True but 150MM records with 70 degrees of freedom would likely be doable with 16GB of RAM and almost certainly with 32 as most of the variables are likely boolean and so can be stored in a single byte which Stata supports unlike R and SAS.


He forgot 5) Write it in C/C++. 150M records is not that large and using Hadoop, which is generally used for I/O bound problems, seems like overkill. A lot of these problems can be avoided by simply dropping down to a lower level language. For example, I was able to write a C implementation of a matrix factorization algorithm (100M records) that ran on my laptop in ~5 minutes. The same algorithm took over 24 hours to run on a Mahout/Hadoop cluster (it also cost about $30 to run on AWS EMR).


C/C++ shouldn't generally be needed. The computationally intensive part is optimized. What makes a given system slow is either poorly optimized numerical code (less common) or doing a bunch of needless repetitive work because the system doesn't make it easy to separate different components of the modeling.

They also won't even be seriously considered at most large companies because the typical person in that role doesn't have the skills and a single-person using a different solution makes it difficult to transition work.
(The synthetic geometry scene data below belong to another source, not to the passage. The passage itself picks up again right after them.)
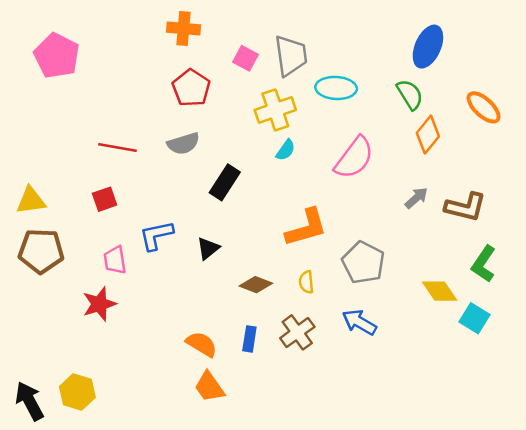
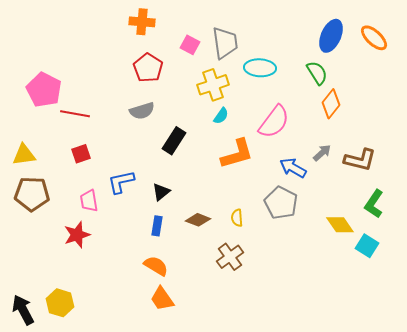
pink pentagon: (57, 56) -> (44, 90), moved
orange ellipse: (484, 107) -> (374, 38), moved
red line: (117, 147) -> (75, 114), moved
orange L-shape: (306, 228) -> (237, 154), moved
blue arrow: (359, 322) -> (293, 168), moved
blue rectangle: (249, 339) -> (157, 226), moved

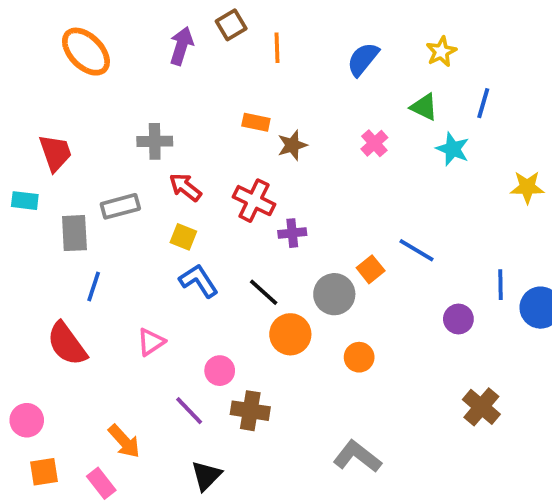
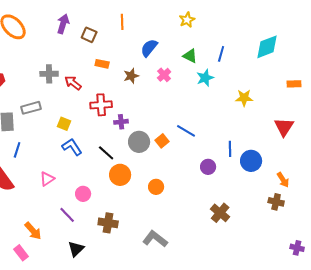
brown square: (231, 25) -> (89, 35), moved, turned -35
orange line: (277, 48) -> (122, 22), moved
yellow star: (441, 52) -> (187, 20), moved
blue semicircle: (363, 59) -> (149, 48), moved
brown star: (292, 145) -> (131, 76), moved
cyan star: (453, 149) -> (205, 78), turned 30
red arrow: (185, 187) -> (73, 83), moved
red cross: (254, 201) -> (101, 105), turned -30
gray circle: (334, 294) -> (139, 142), moved
brown cross: (250, 411) -> (108, 223), moved

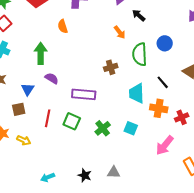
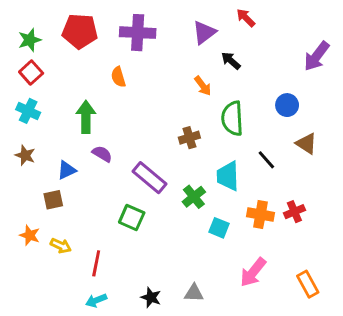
blue circle: (165, 43) -> (287, 105), moved
blue triangle: (28, 89) -> (67, 170), turned 32
purple rectangle: (84, 94) -> (149, 178), turned 35
orange cross: (159, 108) -> (260, 215), moved
red line: (48, 118) -> (96, 263), moved
green cross: (103, 128) -> (194, 197), moved
pink arrow: (165, 145) -> (253, 272), moved

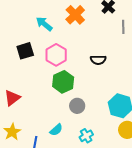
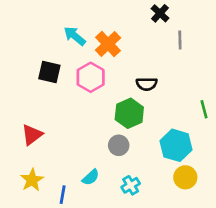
orange cross: (75, 15) -> (108, 44), moved
black square: (25, 51) -> (49, 72), turned 30
green hexagon: (63, 82) -> (129, 113), moved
I wonder how these would have compared to Spark http://spark-project.org/ Hadoop isn't really an ideal framework for this type of computation.


This seems like spam, but I'll leave it to someone with more domain experience to flag, if so.


This is my area of expertise and I concur that the article is a thinly-veiled advertisement, but my account is relatively new and I don't seem to have the ability to flag it.


No, r-bloggers is a well regarded voluntary aggregator.


Go ahead- down vote me more. But r-bloggers asks permission before they aggregate. That is what I consider good non-spammy behavior. And the article may not be to your taste, but that is what business presentations at a conference like Strata are: we tried a few things that were chosen not to work and a tool we like. Yes there are other tools that would also work (that should be included, and would be insisted on in true academic work). But saying "I feel it is spam" is weak. Either say "it is spam, and here are a few of my reasons" (and flag) or wait on commenting.


5) Take a random sample of 50,000 records and get 90% of the business intelligence value in about 2 seconds.

If you're fitting a model with only 70 degrees of freedom then analyzing 150M records is a complete waste of time.


This is absolutely not true for insurance data, where the task is to predict expected losses per policy and (in any given year) perhaps only 1% of policies will have any losses at all. Even if your statement were true, this sort of analysis has nothing to do with business intelligence. The goal is to minimize adverse selection in a competitive marketplace. There is no such thing as "good enough". (If there were, I would be out of a job.)


Try stratified sampling. Removing records without claims only increases the variance of the denominator which is much less variable. You actually can eliminate the majority of the data and find results that are the same to several decimal places. Note this only works with very large datasets without extremely high cardinality variables.

That said, 50000 is too few. For a dataset of this size, 20 million records is likely more reasonable. The actual answer depends on the variance of the individual predictors and their correlation with each other.


Smells like a bullshit paid article.